Task requirements. The whole listing that follows, pictures excepted, should be printed again exactly as given.

Data extract.
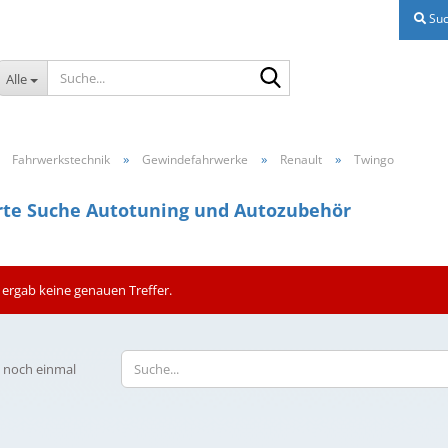
Suc
Suche...
Alle
»
»
»
»
Fahrwerkstechnik
Gewindefahrwerke
Renault
Twingo
rte Suche Autotuning und Autozubehör
 ergab keine genauen Treffer.
 noch einmal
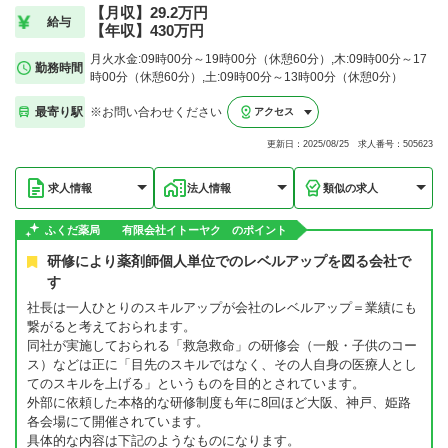
【月収】29.2万円
給与
【年収】430万円
月火水金:09時00分～19時00分（休憩60分）,木:09時00分～17
勤務時間
時00分（休憩60分）,土:09時00分～13時00分（休憩0分）
最寄り駅
※お問い合わせください
アクセス
更新日：2025/08/25 求人番号：505623
求人情報
法人情報
類似の求人
ふくだ薬局 有限会社イトーヤク のポイント
研修により薬剤師個人単位でのレベルアップを図る会社で
す
社長は一人ひとりのスキルアップが会社のレベルアップ＝業績にも
繋がると考えておられます。
同社が実施しておられる「救急救命」の研修会（一般・子供のコー
ス）などは正に「目先のスキルではなく、その人自身の医療人とし
てのスキルを上げる」というものを目的とされています。
外部に依頼した本格的な研修制度も年に8回ほど大阪、神戸、姫路
各会場にて開催されています。
具体的な内容は下記のようなものになります。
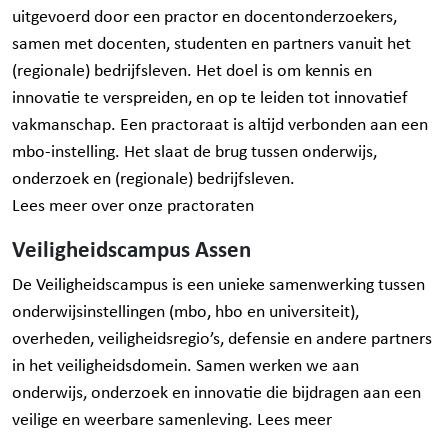
uitgevoerd door een practor en docentonderzoekers,
samen met docenten, studenten en partners vanuit het
(regionale) bedrijfsleven. Het doel is om kennis en
innovatie te verspreiden, en op te leiden tot innovatief
vakmanschap. Een practoraat is altijd verbonden aan een
mbo-instelling. Het slaat de brug tussen onderwijs,
onderzoek en (regionale) bedrijfsleven.
Lees meer over onze practoraten
Veiligheidscampus Assen
De Veiligheidscampus is een unieke samenwerking tussen
onderwijsinstellingen (mbo, hbo en universiteit),
overheden, veiligheidsregio’s, defensie en andere partners
in het veiligheidsdomein. Samen werken we aan
onderwijs, onderzoek en innovatie die bijdragen aan een
veilige en weerbare samenleving.
Lees meer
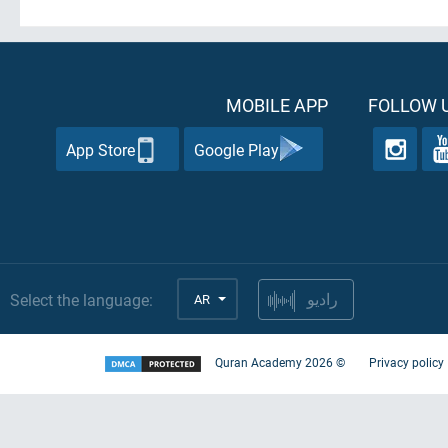
MOBILE APP
FOLLOW U
App Store
Google Play
Select the language:
AR
راديو
Quran Academy
2026
©
Privacy policy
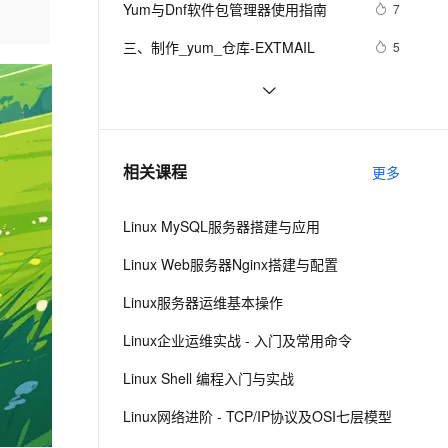
安全
Yum与Dnf软件包管理器使用指南
我要投诉
e-1.1-I2V
Cosyvoice-V3-Flash
7
PolarDB
上云场景组合购
Milvus 弹性伸缩功能新增节
伴
漫剧创作，剧本、分镜、视频高效生成
100%兼容MySQL、PostgreSQL，兼容Oracle，支持集中和分布式
覆盖90%+业务场景，专享组合折扣价
点支持范围
畅自然，细节丰富
高表现力语音合成大模型，语音克隆听感自然
VPN
三、制作_yum_仓库-EXTMAIL
5
ernetes 版 ACK
云聚AI 严选权益
AI 原生数据库服务发布
SSL 证书
局域网自建YUM仓库
6
2V
Fun-ASR
，一键激活高效办公新体验
理容器应用的 K8s 服务
精选AI产品，从模型到应用全链提效
Agent 数据网关
文戏情感细腻自然，动作戏激烈拳拳到肉，实现更强表演能力
支持中英文自由切换，具备更强的噪声鲁棒性
堡垒机
【运维杂谈】如何用yum只下载，不
8
AI 用量加速计划
云原生数据库 PolarDB
安装?
防火墙
、识别商机，让客服更高效、服务更出色。
yum命令
新老同享，达量后返
Agentic Database 发布
3
相关课程
更多
主机安全
应用
Linux MySQL服务器搭建与应用
千问办公
NEW
AI 应用及服务市场
的智能体编程平台
一站式AI生产力平台
Linux Web服务器Nginx搭建与配置
AI 应用
伶鹊
Linux服务器运维基本操作
企业级人与Agent协作平台，接入和调度多个数字员工
智能客服平台，对话机器人、对话分析、智能外呼
大模型
Linux企业运维实战 - 入门及常用命令
大模型服务平台百炼 - 全妙
自然语言处理
Linux Shell 编程入门与实战
应用创作平台
多模态内容创作工具，已接入 DeepSeek
数据标注
Linux网络进阶 - TCP/IP协议及OSI七层模型
机器学习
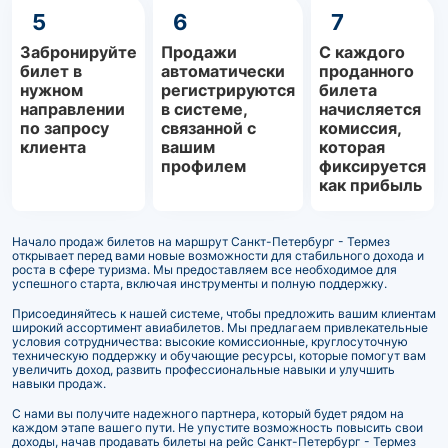
5
6
7
Забронируйте
Продажи
С каждого
билет в
автоматически
проданного
нужном
регистрируются
билета
направлении
в системе,
начисляется
по запросу
связанной с
комиссия,
клиента
вашим
которая
профилем
фиксируется
как прибыль
Начало продаж билетов на маршрут Санкт-Петербург - Термез
открывает перед вами новые возможности для стабильного дохода и
роста в сфере туризма. Мы предоставляем все необходимое для
успешного старта, включая инструменты и полную поддержку.
Присоединяйтесь к нашей системе, чтобы предложить вашим клиентам
широкий ассортимент авиабилетов. Мы предлагаем привлекательные
условия сотрудничества: высокие комиссионные, круглосуточную
техническую поддержку и обучающие ресурсы, которые помогут вам
увеличить доход, развить профессиональные навыки и улучшить
навыки продаж.
С нами вы получите надежного партнера, который будет рядом на
каждом этапе вашего пути. Не упустите возможность повысить свои
доходы, начав продавать билеты на рейс Санкт-Петербург - Термез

Written reply.
Suc
Suche...
Alle
»
»
»
»
Fahrwerkstechnik
Gewindefahrwerke
Renault
Twingo
rte Suche Autotuning und Autozubehör
 ergab keine genauen Treffer.
 noch einmal
【月収】29.2万円
給与
【年収】430万円
月火水金:09時00分～19時00分（休憩60分）,木:09時00分～17
勤務時間
時00分（休憩60分）,土:09時00分～13時00分（休憩0分）
最寄り駅
※お問い合わせください
アクセス
更新日：2025/08/25 求人番号：505623
求人情報
法人情報
類似の求人
ふくだ薬局 有限会社イトーヤク のポイント
研修により薬剤師個人単位でのレベルアップを図る会社で
す
社長は一人ひとりのスキルアップが会社のレベルアップ＝業績にも
繋がると考えておられます。
同社が実施しておられる「救急救命」の研修会（一般・子供のコー
ス）などは正に「目先のスキルではなく、その人自身の医療人とし
てのスキルを上げる」というものを目的とされています。
外部に依頼した本格的な研修制度も年に8回ほど大阪、神戸、姫路
各会場にて開催されています。
具体的な内容は下記のようなものになります。
uitgevoerd door een practor en docentonderzoekers,
samen met docenten, studenten en partners vanuit het
(regionale) bedrijfsleven. Het doel is om kennis en
innovatie te verspreiden, en op te leiden tot innovatief
vakmanschap. Een practoraat is altijd verbonden aan een
mbo-instelling. Het slaat de brug tussen onderwijs,
onderzoek en (regionale) bedrijfsleven.
Lees meer over onze practoraten
Veiligheidscampus Assen
De Veiligheidscampus is een unieke samenwerking tussen
onderwijsinstellingen (mbo, hbo en universiteit),
overheden, veiligheidsregio’s, defensie en andere partners
in het veiligheidsdomein. Samen werken we aan
onderwijs, onderzoek en innovatie die bijdragen aan een
veilige en weerbare samenleving.
Lees meer
MOBILE APP
FOLLOW U
App Store
Google Play
Select the language:
AR
راديو
Quran Academy
2026
©
Privacy policy
安全
Yum与Dnf软件包管理器使用指南
我要投诉
e-1.1-I2V
Cosyvoice-V3-Flash
7
PolarDB
上云场景组合购
Milvus 弹性伸缩功能新增节
伴
漫剧创作，剧本、分镜、视频高效生成
100%兼容MySQL、PostgreSQL，兼容Oracle，支持集中和分布式
覆盖90%+业务场景，专享组合折扣价
点支持范围
畅自然，细节丰富
高表现力语音合成大模型，语音克隆听感自然
VPN
三、制作_yum_仓库-EXTMAIL
5
ernetes 版 ACK
云聚AI 严选权益
AI 原生数据库服务发布
SSL 证书
局域网自建YUM仓库
6
2V
Fun-ASR
，一键激活高效办公新体验
理容器应用的 K8s 服务
精选AI产品，从模型到应用全链提效
Agent 数据网关
文戏情感细腻自然，动作戏激烈拳拳到肉，实现更强表演能力
支持中英文自由切换，具备更强的噪声鲁棒性
堡垒机
【运维杂谈】如何用yum只下载，不
8
AI 用量加速计划
云原生数据库 PolarDB
安装?
防火墙
、识别商机，让客服更高效、服务更出色。
yum命令
新老同享，达量后返
Agentic Database 发布
3
相关课程
更多
主机安全
应用
Linux MySQL服务器搭建与应用
千问办公
NEW
AI 应用及服务市场
的智能体编程平台
一站式AI生产力平台
Linux Web服务器Nginx搭建与配置
AI 应用
伶鹊
Linux服务器运维基本操作
企业级人与Agent协作平台，接入和调度多个数字员工
智能客服平台，对话机器人、对话分析、智能外呼
大模型
Linux企业运维实战 - 入门及常用命令
大模型服务平台百炼 - 全妙
自然语言处理
Linux Shell 编程入门与实战
应用创作平台
多模态内容创作工具，已接入 DeepSeek
数据标注
Linux网络进阶 - TCP/IP协议及OSI七层模型
机器学习
5
6
7
Забронируйте
Продажи
С каждого
билет в
автоматически
проданного
нужном
регистрируются
билета
направлении
в системе,
начисляется
по запросу
связанной с
комиссия,
клиента
вашим
которая
профилем
фиксируется
как прибыль
Начало продаж билетов на маршрут Санкт-Петербург - Термез
открывает перед вами новые возможности для стабильного дохода и
роста в сфере туризма. Мы предоставляем все необходимое для
успешного старта, включая инструменты и полную поддержку.
Присоединяйтесь к нашей системе, чтобы предложить вашим клиентам
широкий ассортимент авиабилетов. Мы предлагаем привлекательные
условия сотрудничества: высокие комиссионные, круглосуточную
техническую поддержку и обучающие ресурсы, которые помогут вам
увеличить доход, развить профессиональные навыки и улучшить
навыки продаж.
С нами вы получите надежного партнера, который будет рядом на
каждом этапе вашего пути. Не упустите возможность повысить свои
доходы, начав продавать билеты на рейс Санкт-Петербург - Термез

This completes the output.